- Task directions -
Only lines containing "improves" belong in the answer, each copied from the entries below.

━━━━━━━━━━

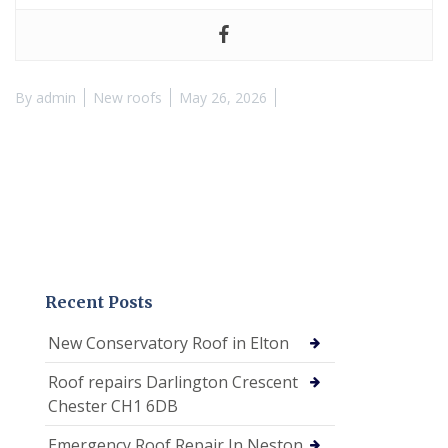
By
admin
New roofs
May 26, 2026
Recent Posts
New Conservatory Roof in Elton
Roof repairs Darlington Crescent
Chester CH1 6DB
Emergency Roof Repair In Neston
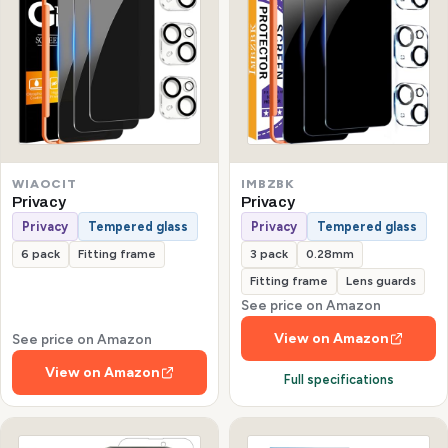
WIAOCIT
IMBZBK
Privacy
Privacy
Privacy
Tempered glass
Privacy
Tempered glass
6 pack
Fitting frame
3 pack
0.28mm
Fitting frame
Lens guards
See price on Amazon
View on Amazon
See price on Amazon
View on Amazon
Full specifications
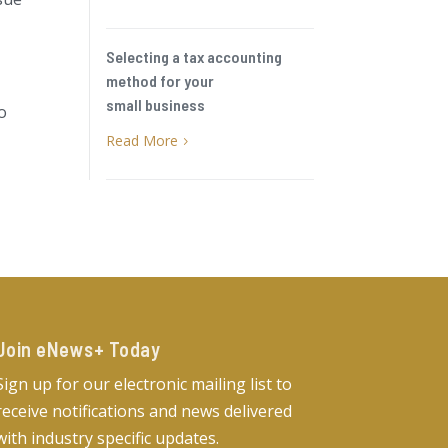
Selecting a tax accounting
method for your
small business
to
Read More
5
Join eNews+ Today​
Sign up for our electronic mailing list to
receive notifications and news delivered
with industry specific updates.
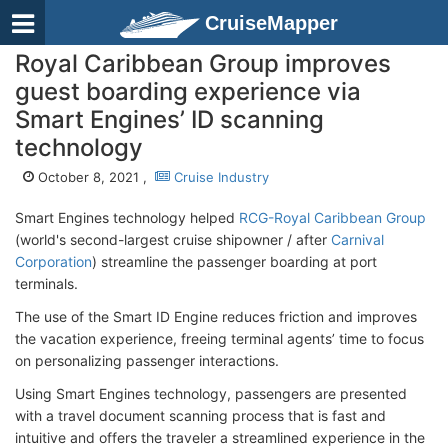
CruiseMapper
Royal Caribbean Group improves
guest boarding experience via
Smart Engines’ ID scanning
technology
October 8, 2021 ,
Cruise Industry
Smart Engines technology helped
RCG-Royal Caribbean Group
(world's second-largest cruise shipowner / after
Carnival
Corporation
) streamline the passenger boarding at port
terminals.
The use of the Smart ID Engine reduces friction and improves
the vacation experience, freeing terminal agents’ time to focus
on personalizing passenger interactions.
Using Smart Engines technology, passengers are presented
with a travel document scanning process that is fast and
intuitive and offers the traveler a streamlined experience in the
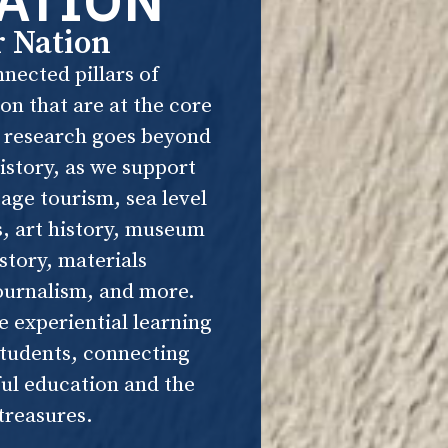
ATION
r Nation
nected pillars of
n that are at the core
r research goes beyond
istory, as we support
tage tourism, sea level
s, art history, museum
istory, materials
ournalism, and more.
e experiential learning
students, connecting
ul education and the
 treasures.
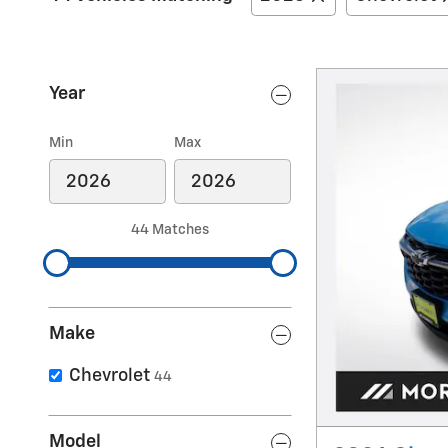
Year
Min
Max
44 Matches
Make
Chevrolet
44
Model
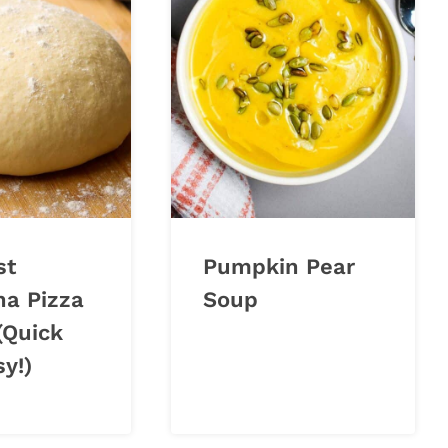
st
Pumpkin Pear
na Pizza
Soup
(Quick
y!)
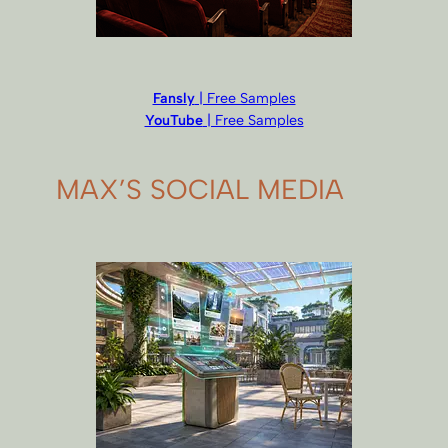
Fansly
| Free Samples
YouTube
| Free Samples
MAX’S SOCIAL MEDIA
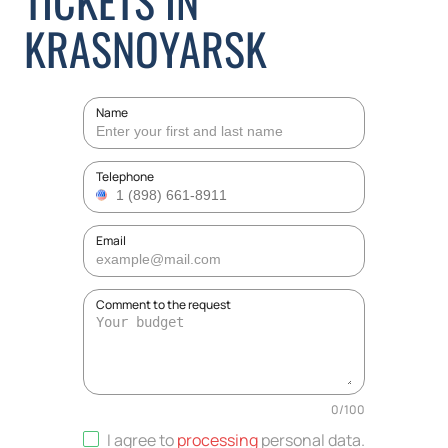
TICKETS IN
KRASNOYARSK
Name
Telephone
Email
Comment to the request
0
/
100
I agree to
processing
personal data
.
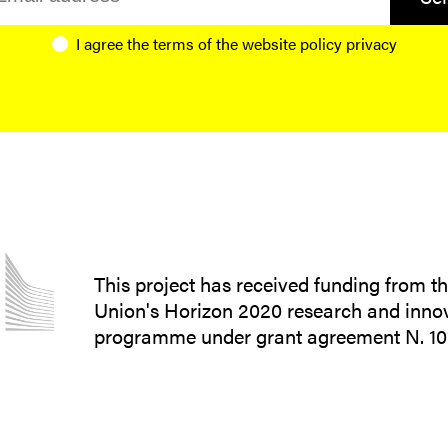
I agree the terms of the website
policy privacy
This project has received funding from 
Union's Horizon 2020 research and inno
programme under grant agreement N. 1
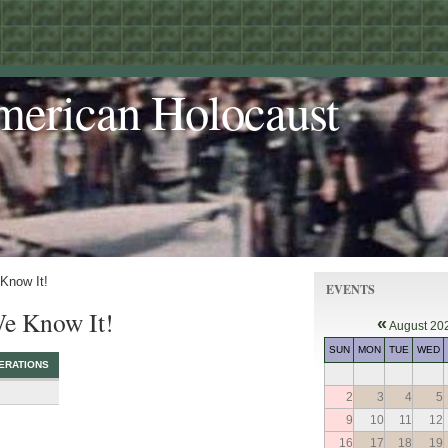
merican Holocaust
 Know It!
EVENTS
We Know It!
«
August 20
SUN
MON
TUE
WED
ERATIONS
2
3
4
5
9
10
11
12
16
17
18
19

━━━━━━━━━━

- Task output -
Royal Caribbean Group improves
The use of the Smart ID Engine reduces friction and improves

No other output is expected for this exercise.